What the task asks:
Transcribe each record word for word. Skip the images.

Entries supplied:
□ □ □ □

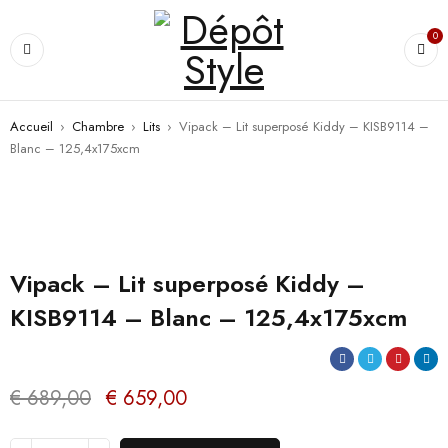
0
Accueil
›
Chambre
›
Lits
›
Vipack – Lit superposé Kiddy – KISB9114 –
Blanc – 125,4x175xcm
PROMO
Vipack – Lit superposé Kiddy –
KISB9114 – Blanc – 125,4x175xcm
€
689,00
€
659,00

□ □ □ □

Written response:
0
Accueil
›
Chambre
›
Lits
›
Vipack – Lit superposé Kiddy – KISB9114 –
Blanc – 125,4x175xcm
PROMO
Vipack – Lit superposé Kiddy –
KISB9114 – Blanc – 125,4x175xcm
€
689,00
€
659,00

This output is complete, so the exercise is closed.